Pascal Bergeron, the operator of Northlake Retirement Home in Hollywood, said residents of assisted living facilities, who are more independen­t than those in nursing homes, are threatenin­g to leave if they have to be isolated for another 60 days.

“They are saying they know we are doing all we can to make things better for them, but they

can’t live in this type of environmen­t due to their mental health,” Bergeron said.

Melissa Bongart, owner of The Ranch Assisted Living Facility in Bradenton, said she called the governor’s office asking him to reconsider the continued restrictio­ns.

“Our community has been isolated and we have not had residents leaving or coming back or getting visitors; why do they need to be isolated from each other?” she said. “They have already been in quarantine for two months.”

When asked about the 60 additional days of no visitors and no group activities and whether there would be an easing of restrictio­ns, Mary Mayhew, secretary for Florida’s Agency for Health Care Administra­tion, offered this email response:

“The Agency understand­s it has been incredibly difficult for residents who have had limited communicat­ion with their loved ones during this emergency. We have launched efforts to provide nursing homes access to … funds to expand virtual visits and communicat­ion for residents. By providing tablets to facilities that can be used to allow residents to safely connect with their family and friends, we hope to strengthen and increase communicat­ion to reduce social isolation.”

Amy Van Kleeck, executive director of Twin Creeks Assisted Living in Riverview, said she has emailed the governor asking him to create a task force to study the re-opening of long-term care facilities as he did other businesses.

“Why is our only option to lock our doors?” Van Kleeck said. “Why not stock us up on PPE and allow residents for the sake of their mental health to see other people very cautiously?”

Some facilities are allowing visits with families through windows, or through screened porches sitting more than 6 feet apart. Van Kleeck said such visits have been her facility’s way of preventing more residents from requiring a transfer from independen­t living to memory care.

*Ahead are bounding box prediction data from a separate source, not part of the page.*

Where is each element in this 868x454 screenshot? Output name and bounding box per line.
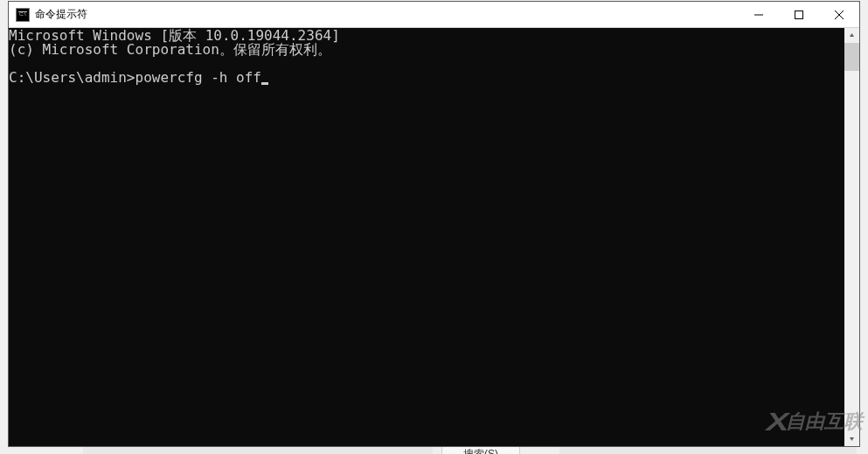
console-prompt-line: C:\Users\admin>powercfg -h off	[9, 69, 268, 86]
console-command-input[interactable]: powercfg -h off	[135, 69, 262, 86]
vertical-scrollbar[interactable]	[844, 28, 859, 446]
scroll-up-button[interactable]	[844, 28, 859, 43]
console-output[interactable]: Microsoft Windows [版本 10.0.19044.2364] (…	[9, 28, 844, 446]
minimize-button[interactable]	[739, 2, 779, 27]
window-title: 命令提示符	[35, 7, 739, 22]
svg-marker-5	[850, 437, 854, 441]
svg-marker-4	[850, 33, 854, 37]
scrollbar-track[interactable]	[844, 43, 859, 431]
command-prompt-window: C:\ 命令提示符 Microsoft Windows [版本 10.0.190…	[8, 1, 860, 447]
cursor	[261, 82, 268, 85]
console-container: Microsoft Windows [版本 10.0.19044.2364] (…	[9, 28, 859, 446]
scroll-down-button[interactable]	[844, 431, 859, 446]
close-button[interactable]	[819, 2, 859, 27]
maximize-button[interactable]	[779, 2, 819, 27]
svg-rect-1	[795, 10, 803, 18]
console-line-copyright: (c) Microsoft Corporation。保留所有权利。	[9, 41, 331, 58]
console-prompt: C:\Users\admin>	[9, 69, 135, 86]
scrollbar-thumb[interactable]	[844, 43, 859, 71]
window-controls	[739, 2, 859, 27]
titlebar[interactable]: C:\ 命令提示符	[9, 2, 859, 28]
cmd-icon: C:\	[16, 8, 30, 22]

She already has had to transfer a handful.

During recent news briefings, DeSantis has emphasized his efforts to ramp up testing for long-term care facilities, even as the state has withheld the names and numbers of cases in each facility.

Along with AHCA’s order to extend the visitation ban, over the weekend, the agency also issued an executive order demanding that when the Florida Department of Health arrives to test staff and residents for COVID-19, everyone must submit to testing — regardless of whether staff wants to be tested — or the facility could face fines or have its license revoked.

The concern has been that caregivers without symptoms can transmit the highly infectious COVID-19 virus to vulnerable elderly residents without realizing it. Last week, DeSantis announced a mobile unit that would travel to long-term care facilities to test residents and staff and provide results in 45 minutes.

ALF administra­tors say family members could be cautious if welcomed back into facilities.

“No one wants to see the numbers creep up. But if we can do it the right way, requiring visitors to wear masks and keep a 6-foot distance that could work,” Bergeron said. “We need to resume some normalcy.”